We could have increased water capacity, built trains, and built more roads. What did we get instead? Bankers got fat bonuses, bond holders were saved, and people were paid to do nothing. This economy is a joke.
 
the tax code

if the top marginal tax rate started at $500,000 and was 60% above that you would see change.

if the long term capital gains holding period was 5 years instead of 1 year you would.see change. and if the the long term capital gains rate was raised to 25% you would see change.

before reagan once they hit the top marginal tax rate they weren't keeping much of it anyway so it was much easier to invest in the company and in better salaries for.workers.

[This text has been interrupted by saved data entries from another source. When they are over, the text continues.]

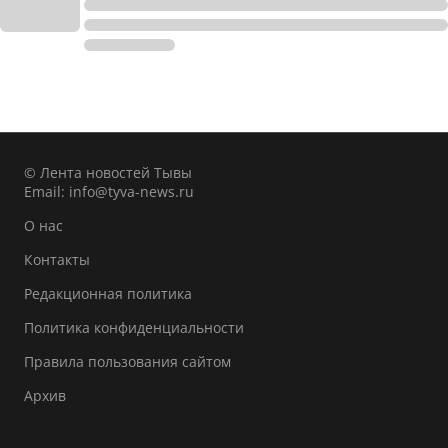
© Лента новостей Тывы
Email:
info@tyva-news.ru
О нас
Контакты
Редакционная политика
Политика конфиденциальности
Правила пользования сайтом
Архив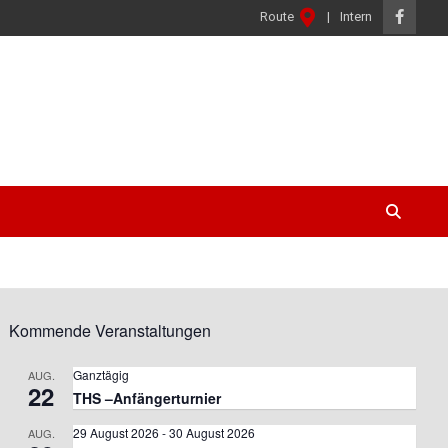
Intern
Route
Kommende Veranstaltungen
Ganztägig
AUG.
22
THS –Anfängerturnier
29 August 2026
-
30 August 2026
AUG.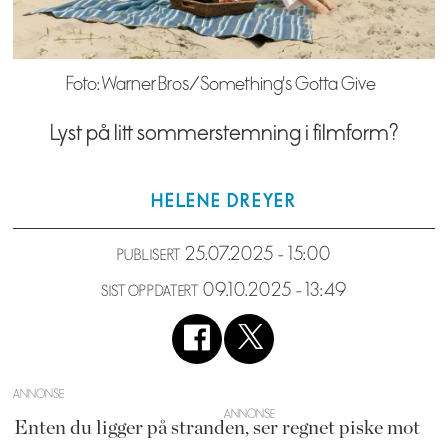
Foto: Warner Bros/Something's Gotta Give
Lyst på litt sommerstemning i filmform?
HELENE
DREYER
25.07.2025 - 15:00
PUBLISERT
09.10.2025 - 13:49
SIST OPPDATERT
ANNONSE
Enten du ligger på stranden, ser regnet piske mot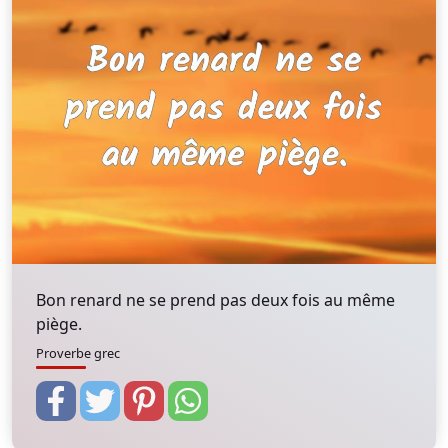
Bon renard ne se prend pas deux fois au même
piège.
Proverbe grec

After Reagan they saw an opportunity to keep it all and they did.
 
the tax code

if the top marginal tax rate started at $500,000 and was 60% above that you would see change.

if the long term capital gains holding period was 5 years instead of 1 year you would.see change. and if the the long term capital gains rate was raised to 25% you would see change.
 
I'd much rather have had a big infrastructure program to address unemployment,

total ignorance of course. to employ 100 in make work infrastructure you'd have to raise tax enough to unemploy 100 workers doing real work so no net benefit would be possible, rather you'd have net less from trading real jobs for make work jobs. Do you understand? Econ 101?
 
Driving production overseas in order to avoid employing Americans doesn't help Americans.

?? If I said it did I"ll pay you $10,000. Does the liberal want to bet?
 
This is why Americans are actually poorer today than they were decades ago.

we are poorer because idiotic liberal policies made illegals and Chinese richer. Do you understand?
 
Driving production overseas in order to avoid employing Americans doesn't help Americans. Trying to drive up demand while diminishing our production is an unsustainable model, and it shows. This is why Americans are actually poorer today than they were decades ago.

I assume you have changed subject from anti trust because you lost debate yet again? Do you really want to be a liberal all your life? Do you want to meet your maker as a liberal?